The edge of a cube is increasing at a rate of 2 inches per minute. At the instant when the volume is 27 cubic inches, how fast is the volume changing? indicate the units of measure. V=x^3
dx/dt = 2 inches/min
V = x^3
so,
dV/dt = 2^3 = 8 cubic inches/min
V = x^3
dV/dt = 3x^2 dx/dt
when V= 27, x = 3, dx/dt = 2
dV/dt = 3(3^2)(2) cubic inches/min
= 54 cubic inches/min
To find how fast the volume is changing, we can use the formula for the volume of a cube: V = x^3, where x is the length of an edge.
Given that the edge of the cube is increasing at a rate of 2 inches per minute, we can find the rate of change of the volume by differentiating the volume function with respect to time (t).
dV/dt = d/dt (x^3)
To find dV/dt, we need to know the value of x when the volume is 27 cubic inches. Since the volume is given as V = 27, we can solve for x:
27 = x^3
Take the cube root of both sides:
∛27 = ∛x^3
3 = x
Now we have the value of x when the volume is 27 cubic inches: x = 3.

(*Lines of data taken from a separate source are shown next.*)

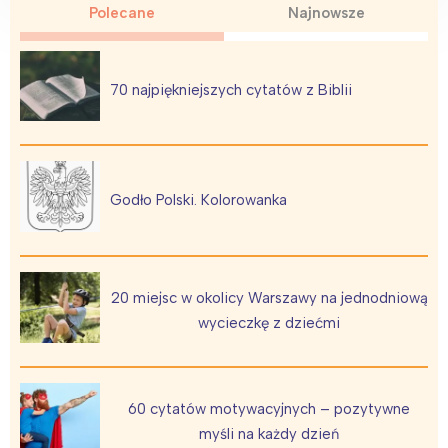
Polecane
Najnowsze
70 najpiękniejszych cytatów z Biblii
Godło Polski. Kolorowanka
20 miejsc w okolicy Warszawy na jednodniową
wycieczkę z dziećmi
60 cytatów motywacyjnych – pozytywne
myśli na każdy dzień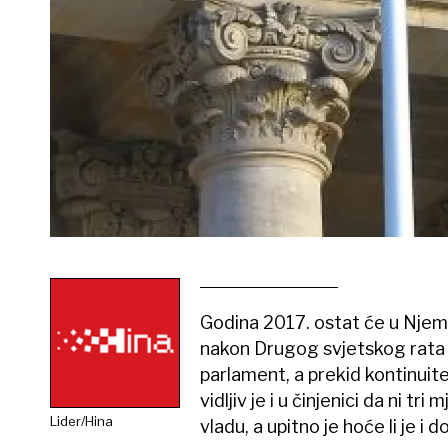
Godina 2017. ostat će u Njema
nakon Drugog svjetskog rata 
parlament, a prekid kontinuitet
vidljiv je i u činjenici da ni
Lider/Hina
vladu, a upitno je hoće li je i d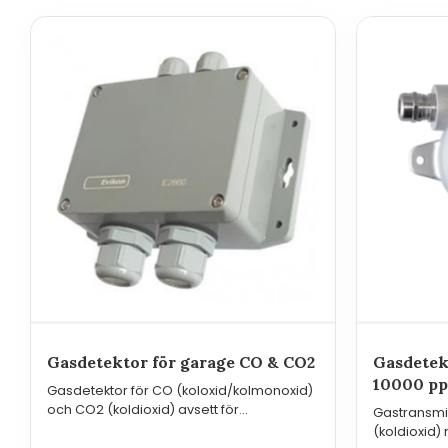
Relä(er)
3
Gasdetektor för garage CO & CO2
Gasdetek
10000 p
Gasdetektor för CO (koloxid/kolmonoxid)
och CO2 (koldioxid) avsett för
Gastransmi
parkeringsgarage, verkstäder eller andra
(koldioxid
utrymmen där avgaser kan förekomma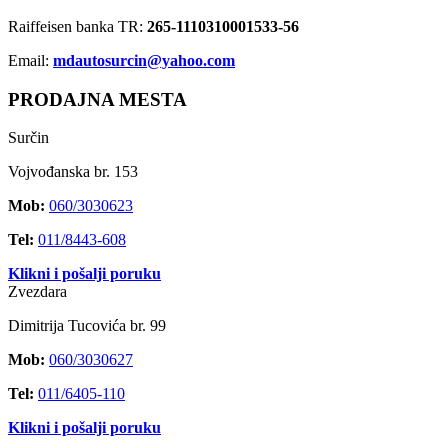
Raiffeisen banka TR:
265-1110310001533-56
Email:
mdautosurcin@yahoo.com
PRODAJNA MESTA
Surčin
Vojvođanska br. 153
Mob:
060/3030623
Tel:
011/8443-608
Klikni i pošalji poruku
Zvezdara
Dimitrija Tucovića br. 99
Mob:
060/3030627
Tel:
011/6405-110
Klikni i pošalji poruku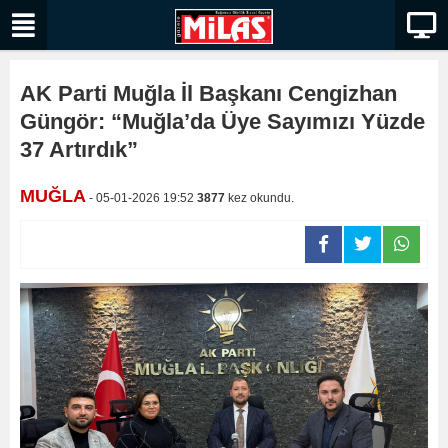
AK Parti Muğla İl Başkanı Cengizhan
Güngör: “Muğla’da Üye Sayımızı Yüzde
37 Artırdık”
MUĞLA
- 05-01-2026 19:52
3877
kez okundu.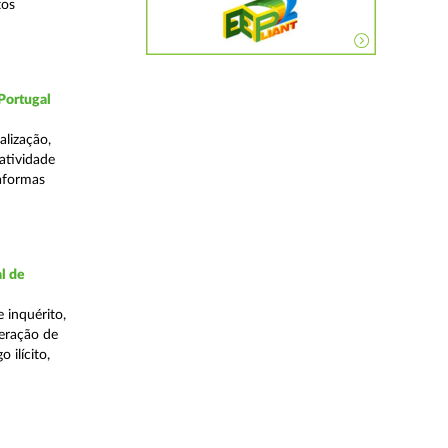
tos
Portugal
lização,
 atividade
taformas
l de
 inquérito,
eração de
 ilícito,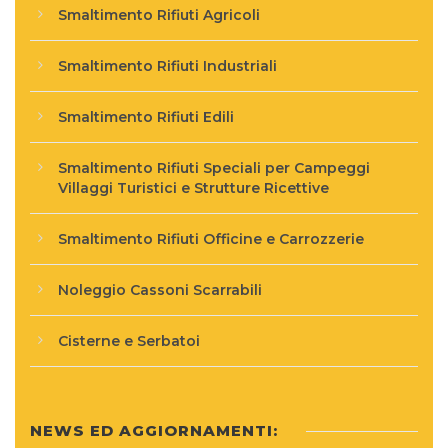
Smaltimento Rifiuti Agricoli
Smaltimento Rifiuti Industriali
Smaltimento Rifiuti Edili
Smaltimento Rifiuti Speciali per Campeggi
Villaggi Turistici e Strutture Ricettive
Smaltimento Rifiuti Officine e Carrozzerie
Noleggio Cassoni Scarrabili
Cisterne e Serbatoi
NEWS ED AGGIORNAMENTI: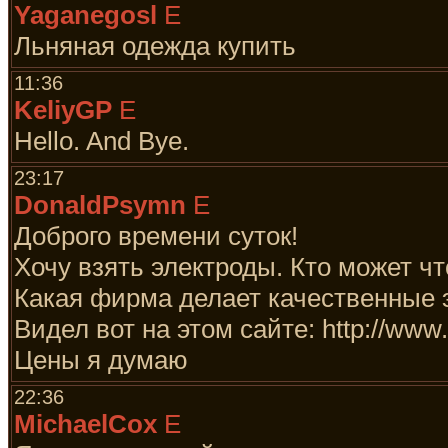
Yaganegosl
E
Льняная одежда купить
11:36
KeliyGP
E
Hello. And Bye.
23:17
DonaldPsymn
E
Доброго времени суток!
Хочу взять электроды. Кто может ч
Какая фирма делает качественные 
Видел вот на этом сайте: http://www.
Цены я думаю
22:36
MichaelCox
E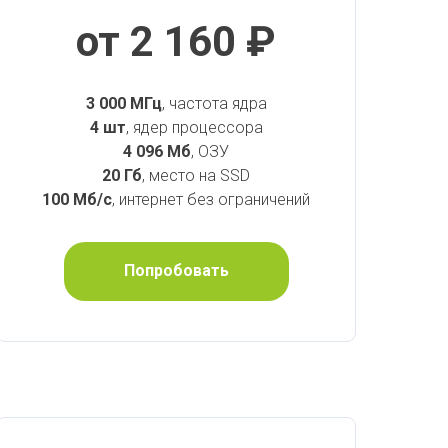
от 2 160 ₽
3 000 МГц
, частота ядра
4 шт
, ядер процессора
4 096 Мб
, ОЗУ
20 Гб
, место на SSD
100 Мб/с
, интернет без ограничений
Попробовать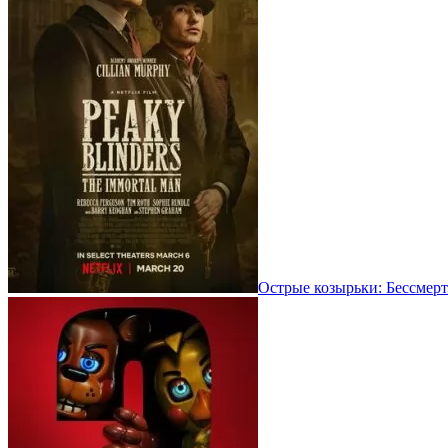
Острые козырьки: Бессмерт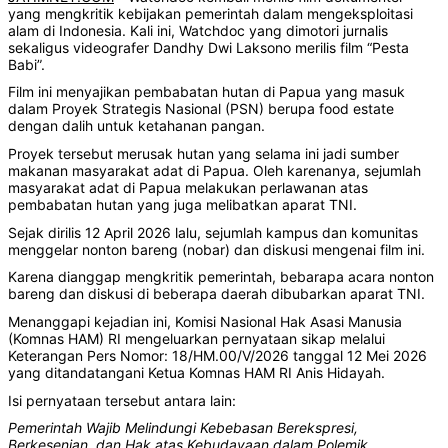
yang mengkritik kebijakan pemerintah dalam mengeksploitasi
alam di Indonesia. Kali ini, Watchdoc yang dimotori jurnalis
sekaligus videografer Dandhy Dwi Laksono merilis film “Pesta
Babi”.
Film ini menyajikan pembabatan hutan di Papua yang masuk
dalam Proyek Strategis Nasional (PSN) berupa food estate
dengan dalih untuk ketahanan pangan.
Proyek tersebut merusak hutan yang selama ini jadi sumber
makanan masyarakat adat di Papua. Oleh karenanya, sejumlah
masyarakat adat di Papua melakukan perlawanan atas
pembabatan hutan yang juga melibatkan aparat TNI.
Sejak dirilis 12 April 2026 lalu, sejumlah kampus dan komunitas
menggelar nonton bareng (nobar) dan diskusi mengenai film ini.
Karena dianggap mengkritik pemerintah, bebarapa acara nonton
bareng dan diskusi di beberapa daerah dibubarkan aparat TNI.
Menanggapi kejadian ini, Komisi Nasional Hak Asasi Manusia
(Komnas HAM) RI mengeluarkan pernyataan sikap melalui
Keterangan Pers Nomor: 18/HM.00/V/2026 tanggal 12 Mei 2026
yang ditandatangani Ketua Komnas HAM RI Anis Hidayah.
Isi pernyataan tersebut antara lain:
Pemerintah Wajib Melindungi Kebebasan Berekspresi,
Berkesenian, dan Hak atas Kebudayaan dalam Polemik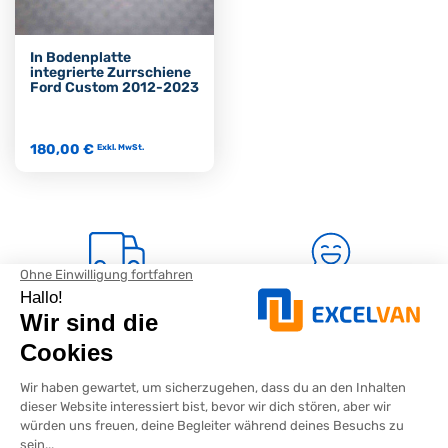
In Bodenplatte
integrierte Zurrschiene
Ford Custom 2012-2023
180,00 €
Exkl. MwSt.
Kostenloser Versand
Soziales Wohlbefinden
ab 400 € netto Bestellwert
Inklusion, Teamgeist und Fairness
Europäisches
Schnelle Lieferung
Unternehmen
Deutschland, Österreich,
Frankreich, Belgien, Luxemburg und
Bevorzugt in Deutschland,
Schweiz
Frankreich und Europa hergestellt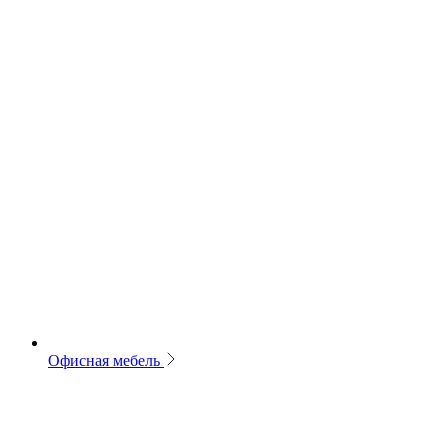
Офисная мебель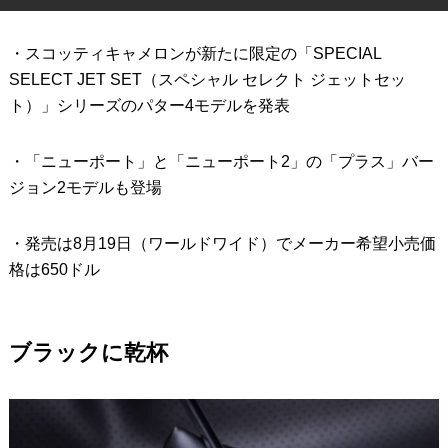
IRONS
アイアン
・スコッティキャメロンが新たに限定の「SPECIAL
WEDGES
ウェッジ
SELECT JET SET（スペシャル セレクト ジェットセッ
ト）」シリーズのパター4モデルを発表
PUTTERS
パター
OTHER
・「ニューポート」と「ニューポート2」の「プラス」バー
その他
ジョン2モデルも登場
Editor’s Picks
編集部のおすすめ
Our Team
・発売は8月19日（ワールドワイド）でメーカー希望小売価
私たちのチーム
格は650ドル
Our Mission
私たちの使命
ABOUT US
MyGolfSpyJapanとは？
ブラックに乾杯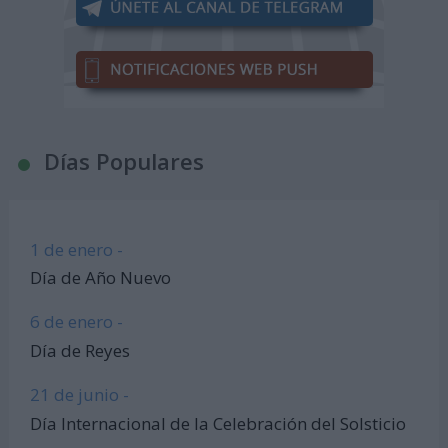
Días Populares
1 de enero -
Día de Año Nuevo
6 de enero -
Día de Reyes
21 de junio -
Día Internacional de la Celebración del Solsticio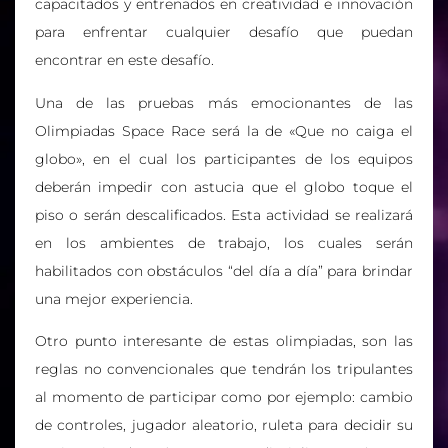
capacitados y entrenados en creatividad e innovación
para enfrentar cualquier desafío que puedan
encontrar en este desafío.
Una de las pruebas más emocionantes de las
Olimpiadas Space Race será la de «Que no caiga el
globo», en el cual los participantes de los equipos
deberán impedir con astucia que el globo toque el
piso o serán descalificados. Esta actividad se realizará
en los ambientes de trabajo, los cuales serán
habilitados con obstáculos “del día a día” para brindar
una mejor experiencia.
Otro punto interesante de estas olimpiadas, son las
reglas no convencionales que tendrán los tripulantes
al momento de participar como por ejemplo: cambio
de controles, jugador aleatorio, ruleta para decidir su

Next, differentiate V with respect to t:
dV/dt = d/dt (x^3)
dV/dt = 3x^2(dx/dt)
Substituting the known values:
dV/dt = 3(3^2)(dx/dt)
dV/dt = 27(dx/dt)
Since dx/dt represents the rate at which the edge of the cube is increasing (which is given as 2 inches per minute), we have:
dV/dt = 27(2)
dV/dt = 54
Therefore, at the instant when the volume is 27 cubic inches, the volume is changing at a rate of 54 cubic inches per minute.
To find how fast the volume is changing, we need to differentiate the volume function with respect to time (t) using the chain rule.
Given: V = x^3, where V is the volume and x is the length of the edge of the cube.
Since the volume is expressed in cubic inches and the rate of change is in inches per minute, we need to express both the volume and the rate of change in those units.
Differentiating the volume equation with respect to time, we have:
dV/dt = d(x^3)/dt
To evaluate this derivative, we can use the chain rule. The derivative of x^3 with respect to x is 3x^2, and the derivative of x with respect to t is dx/dt. Therefore, we can rewrite the equation as:
dV/dt = 3x^2 * dx/dt
Now we have an expression involving both the rate of change of the volume (dV/dt) and the rate of change of the edge length (dx/dt). We need to find the values of x and dx/dt at the instant when the volume is 27 cubic inches.
Given that V = 27, we can substitute this value into the volume equation:
27 = x^3
Taking the cube root of both sides, we find:
x = 3 inches
Now we need to find the rate of change of the edge length (dx/dt). We are given that the edge of the cube is increasing at a rate of 2 inches per minute, so:
dx/dt = 2 inches/minute
Substituting these known values into the equation for dV/dt, we have:
dV/dt = 3(3^2) * 2
Simplifying, we find:
dV/dt = 54 cubic inches per minute
Therefore, the volume is changing at a rate of 54 cubic inches per minute when the volume is 27 cubic inches.